Database Journal
MS SQL Oracle DB2 Access MySQL PostgreSQL Sybase PHP SQL Etc SQL Scripts & Samples Tips Database Forum

» Database Journal Home
» Database Articles
» Database Tutorials
MS SQL
Oracle
DB2
MS Access
MySQL
» RESOURCES
Database Tools
SQL Scripts & Samples
Tips
» Database Forum
» Slideshows
» Sitemap
Free Newsletters:
DatabaseDaily  
News Via RSS Feed


follow us on Twitter
Database Journal |DBA Support |SQLCourse |SQLCourse2
 

Featured Database Articles

MS SQL

Posted August 28, 2017

WEBINAR: On-demand webcast

How to Boost Database Development Productivity on Linux, Docker, and Kubernetes with Microsoft SQL Server 2017 REGISTER >

Understanding Azure Data Factory – A Cloud Based Integration Service

By Anoop Kumar

Introduction

Azure Data Factory is a cloud based integration service that allows you to transfer data from disparate cloud and on premise data sources to various data storage destinations. This is similar to another on premise ETL tool, SQL Server Integration Service (SSIS), provided by Microsoft.

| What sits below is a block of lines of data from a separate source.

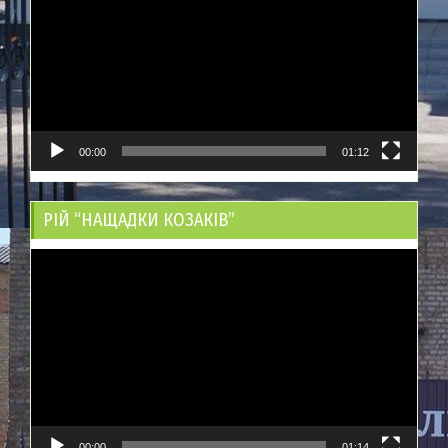
00:00
01:12
РІЙ “НАЩАДКИ КОЗАКІВ”
Відеопрогравач
00:00
01:14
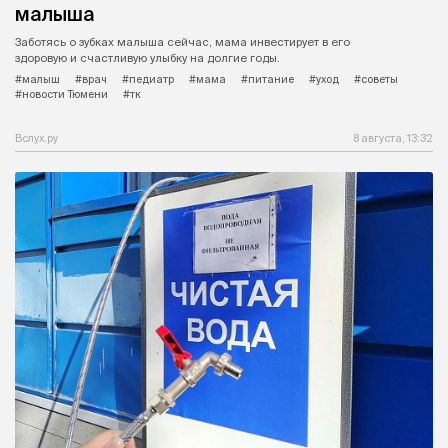
малыша
Заботясь о зубках малыша сейчас, мама инвестирует в его
здоровую и счастливую улыбку на долгие годы.
#малыш
#врач
#педиатр
#мама
#питание
#уход
#советы
#новости Тюмени
#тк
Вслух.ру
8 августа, 13:32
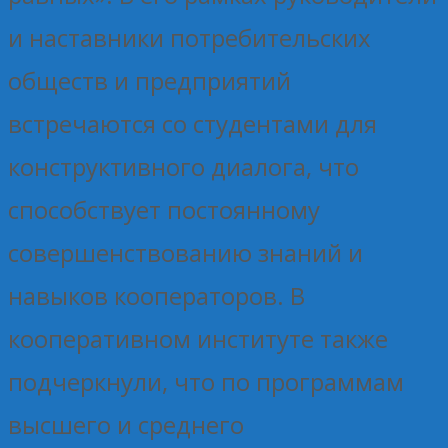
и наставники потребительских
обществ и предприятий
встречаются со студентами для
конструктивного диалога, что
способствует постоянному
совершенствованию знаний и
навыков кооператоров. В
кооперативном институте также
подчеркнули, что по программам
высшего и среднего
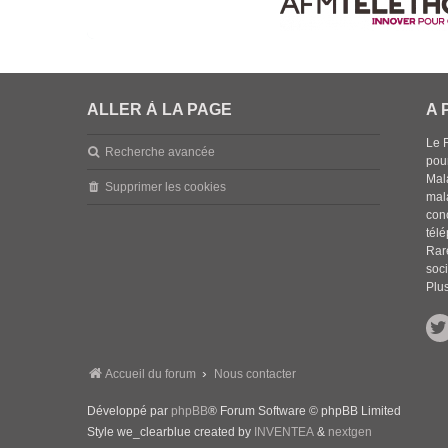
ALLER À LA PAGE
A 
Le 
Recherche avancée
pou
Mala
Supprimer les cookies
mal
con
tél
Rar
soci
Plus
Accueil du forum
Nous contacter
Développé par
phpBB
® Forum Software © phpBB Limited
Style we_clearblue created by
INVENTEA
&
nextgen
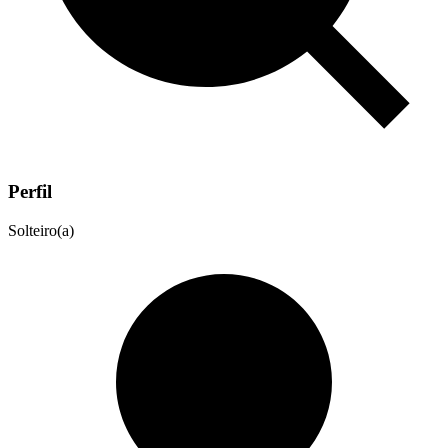
Perfil
Solteiro(a)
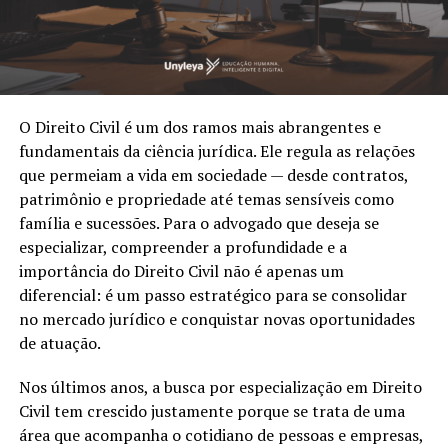
O Direito Civil é um dos ramos mais abrangentes e
fundamentais da ciência jurídica. Ele regula as relações
que permeiam a vida em sociedade — desde contratos,
patrimônio e propriedade até temas sensíveis como
família e sucessões. Para o advogado que deseja se
especializar, compreender a profundidade e a
importância do Direito Civil não é apenas um
diferencial: é um passo estratégico para se consolidar
no mercado jurídico e conquistar novas oportunidades
de atuação.
Nos últimos anos, a busca por especialização em Direito
Civil tem crescido justamente porque se trata de uma
área que acompanha o cotidiano de pessoas e empresas,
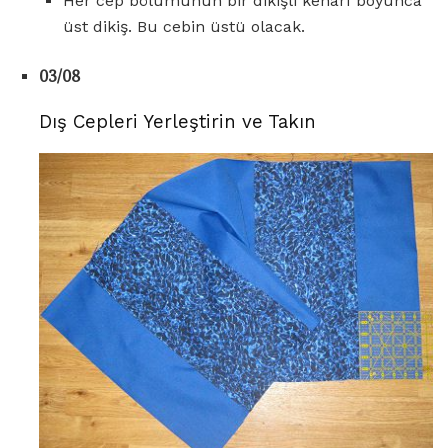
Her cep bölümünün bir dikişli kenarı boyunca
üst dikiş. Bu cebin üstü olacak.
03/08
Dış Cepleri Yerleştirin ve Takın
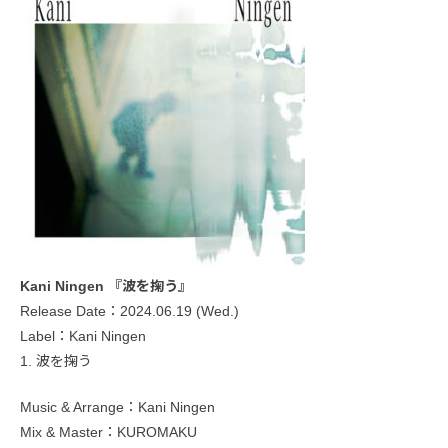
Kani Ningen 『波を掬う』
Release Date：2024.06.19 (Wed.)
Label：Kani Ningen
1. 波を掬う
Music & Arrange：Kani Ningen
Mix & Master：KUROMAKU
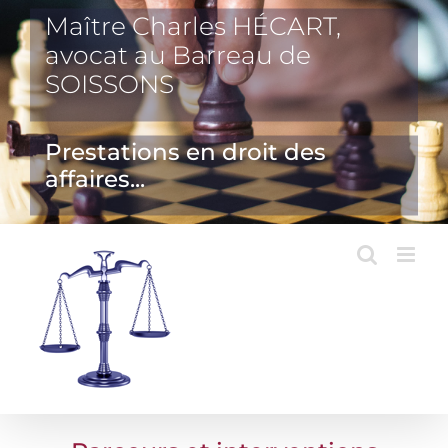
Passer
Maître Charles HÉCART,
au
avocat au Barreau de
contenu
SOISSONS
Prestations en droit des
affaires...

SSIS has been used to design and develop a robust ETL to extract, transform and load the data either in a data warehouse or any other data storage. Similar to SSIS, Microsoft launched Azure Data Factory data service to define work flows to achieve data transfer and data transformation activities on the cloud. Azure Data Factory not only supports data transfer but also supports a rich set of transformations like deriving the columns, sorting data, combining the data, etc. Azure Data Factory is a bit different in terms of how data flows from the source to destination compared to on premise based SSIS. Azure Data Factory supports Extract-Load and Transform-Load flows before the data is published for its consumption rather than a traditional flow Extract-Transform-and-Load.

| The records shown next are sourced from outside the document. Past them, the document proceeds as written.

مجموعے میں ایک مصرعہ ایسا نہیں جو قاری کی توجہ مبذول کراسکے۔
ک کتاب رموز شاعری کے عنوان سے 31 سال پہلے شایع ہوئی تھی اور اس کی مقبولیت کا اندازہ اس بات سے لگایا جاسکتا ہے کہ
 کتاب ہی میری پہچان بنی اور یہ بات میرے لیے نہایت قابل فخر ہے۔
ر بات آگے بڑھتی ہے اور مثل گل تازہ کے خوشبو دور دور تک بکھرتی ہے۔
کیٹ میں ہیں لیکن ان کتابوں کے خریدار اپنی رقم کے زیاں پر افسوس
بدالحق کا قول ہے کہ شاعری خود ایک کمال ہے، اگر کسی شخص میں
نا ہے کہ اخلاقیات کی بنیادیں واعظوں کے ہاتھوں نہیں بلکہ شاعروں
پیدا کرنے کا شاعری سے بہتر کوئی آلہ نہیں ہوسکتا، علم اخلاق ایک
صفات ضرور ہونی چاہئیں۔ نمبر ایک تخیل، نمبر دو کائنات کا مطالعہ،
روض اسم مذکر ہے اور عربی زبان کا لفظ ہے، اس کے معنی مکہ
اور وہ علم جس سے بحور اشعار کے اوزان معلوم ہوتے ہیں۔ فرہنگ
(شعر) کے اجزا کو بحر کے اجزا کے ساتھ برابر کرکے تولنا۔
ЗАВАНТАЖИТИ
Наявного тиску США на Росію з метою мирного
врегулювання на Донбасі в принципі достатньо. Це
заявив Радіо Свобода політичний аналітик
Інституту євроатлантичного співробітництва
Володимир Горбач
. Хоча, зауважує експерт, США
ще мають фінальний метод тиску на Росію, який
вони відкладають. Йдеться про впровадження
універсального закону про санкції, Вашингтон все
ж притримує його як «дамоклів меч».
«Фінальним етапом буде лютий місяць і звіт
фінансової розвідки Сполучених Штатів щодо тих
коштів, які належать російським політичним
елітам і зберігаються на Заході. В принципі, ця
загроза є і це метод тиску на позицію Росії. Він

Azure Data Factory Components

We have four major components to achieve end to end data integration on the cloud using Azure Data Factory. These components are as follows:

  1. Pipeline – Pipeline is the data-driven workflow. A pipeline can consist of one or more workflows and a factory can have one or more pipelines. The workflow has an activity or a group of activities to be performed. This kind of grouping helps to improve manageability of a group of activities as a set.
  2. Activity – Activity is an action to be performed on data. there are two types of activities, one is data movement activities and the second is data transformation activities. Also, Azure Data Factory provides flexibility to customize the task using .Net. 
  3. Datasets – a dataset is the data referred by an activity. An activity will reference one or more datasets as input and one or more datasets as output.
  4. Linked Services – A linked service is the service which helps to connect the data source. Once the connection establishes with a data source, an activity can be performed on a dataset available on the data source. Generally, this linked service is like a connection string.

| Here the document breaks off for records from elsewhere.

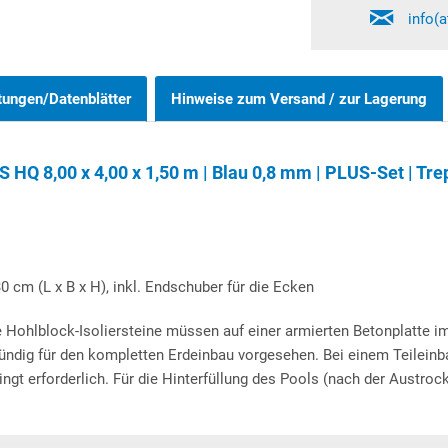
info(
tungen/Datenblätter
Hinweise zum Versand / zur Lagerung
HQ 8,00 x 4,00 x 1,50 m | Blau 0,8 mm | PLUS-Set | Tre
0 cm (L x B x H), inkl. Endschuber für die Ecken
 Hohlblock-Isoliersteine müssen auf einer armierten Betonplatte i
ündig für den kompletten Erdeinbau vorgesehen. Bei einem Teileinb
ngt erforderlich. Für die Hinterfüllung des Pools (nach der Austro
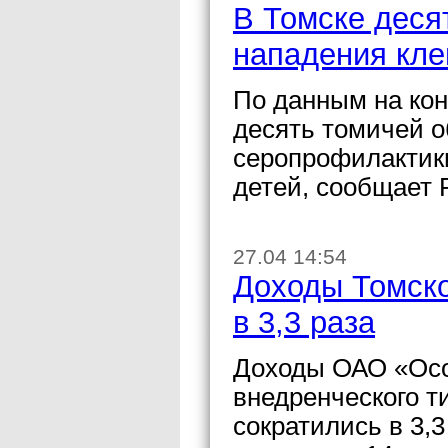
В Томске деся
нападения кл
По данным на кон
десять томичей о
серопрофилактики
детей, сообщает 
27.04 14:54
Доходы Томско
в 3,3 раза
Доходы ОАО «Осо
внедренческого т
сократились в 3,3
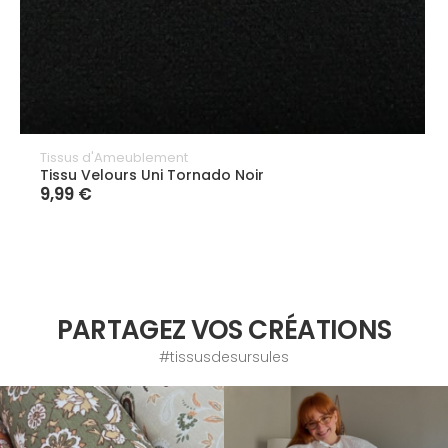
Tissus d'Ameublement
Tissu Velours Uni Tornado Noir
9,99 €
PARTAGEZ VOS CRÉATIONS
#tissusdesursules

Data Orchestration Using Azure Data Factory

To transfer or move the data from the source to destination we need to define a workflow. This data-driven workflow is known as a pipeline.  This pipeline consists of three steps – Connect & Collect, Transform & Enrich and Publish.

Azure Data Factory Data Orchestration
Figure 1. Azure Data Factory Data Orchestration

Connect & Collect – This is the first part of flow – Extract-Load. In this flow, we need to collect data from disparate sources to a centralized cloud location. The data sources can be a cloud storage or on premise storage or combination of both. In this step, all components of data factory will be used. A pipeline will be defined with one or more activities to perform some action on source datasets. The whole execution will be done with the help of linked services as this linked service will help to connect the sources.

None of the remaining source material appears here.